Ao chegar de volta em Porto Velho os franceses me levaram para o lugar onde eles estão parando. É uma casa num conjunto residencial  que se está terminando de construir, para o pessoal da Embratel. Falei com o engenheiro francês responsável (Gerard) e não houve galho nenhum, ele me pôs à disposição um quartinho na residência. Acomodei minhas coisas no quarto vazio – só havia um colchão de casal – e fui tomar um banho. Quando saí do banho e estava vestindo uma roupa limpa, ouví que começou a chegar gente.

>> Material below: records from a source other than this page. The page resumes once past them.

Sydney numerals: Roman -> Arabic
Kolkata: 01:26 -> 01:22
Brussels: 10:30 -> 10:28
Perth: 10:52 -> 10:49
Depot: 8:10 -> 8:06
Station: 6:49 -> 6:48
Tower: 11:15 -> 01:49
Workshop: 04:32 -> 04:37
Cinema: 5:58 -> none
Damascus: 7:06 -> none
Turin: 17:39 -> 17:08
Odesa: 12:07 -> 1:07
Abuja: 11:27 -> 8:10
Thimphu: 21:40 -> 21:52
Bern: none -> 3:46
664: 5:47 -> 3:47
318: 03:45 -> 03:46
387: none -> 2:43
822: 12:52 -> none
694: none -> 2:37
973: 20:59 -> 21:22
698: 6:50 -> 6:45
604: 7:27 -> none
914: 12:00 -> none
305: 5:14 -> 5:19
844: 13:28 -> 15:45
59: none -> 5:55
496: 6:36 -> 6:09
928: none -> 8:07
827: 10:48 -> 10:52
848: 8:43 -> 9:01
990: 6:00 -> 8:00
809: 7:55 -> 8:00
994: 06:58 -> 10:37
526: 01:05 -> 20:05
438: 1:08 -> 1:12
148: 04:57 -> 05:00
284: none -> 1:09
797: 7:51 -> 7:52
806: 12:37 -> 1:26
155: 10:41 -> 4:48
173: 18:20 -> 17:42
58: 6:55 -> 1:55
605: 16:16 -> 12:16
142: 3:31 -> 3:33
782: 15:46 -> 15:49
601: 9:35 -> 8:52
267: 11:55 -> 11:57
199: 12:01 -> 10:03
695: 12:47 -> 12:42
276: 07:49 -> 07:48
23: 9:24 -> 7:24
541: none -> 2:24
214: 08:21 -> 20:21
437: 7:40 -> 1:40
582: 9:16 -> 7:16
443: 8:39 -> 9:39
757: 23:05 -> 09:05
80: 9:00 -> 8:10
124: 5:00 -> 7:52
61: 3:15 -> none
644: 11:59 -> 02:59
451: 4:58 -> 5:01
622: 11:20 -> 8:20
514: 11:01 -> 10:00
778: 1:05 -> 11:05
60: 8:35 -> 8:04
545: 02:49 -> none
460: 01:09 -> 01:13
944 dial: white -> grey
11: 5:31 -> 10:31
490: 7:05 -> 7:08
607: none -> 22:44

O salão do lugar encheu, mulheres e homens. E conversavam todos muito animados, não sabia que havia tantos franceses por aqui. Havia uma mesa linda cheia de comes e bebes, onde pouco depois me concentrei, pra me refazer dos jejuns recentes. Me aproximei do pequeno grupo em que estavam Yves e Pierre, este me apresentou aos outros e pediu:

– Tu veux pas jouer de la guitare?

Fui pegar o violão, e para fazer uma média com a cultura francesa introduzi a chanson La vie en rose.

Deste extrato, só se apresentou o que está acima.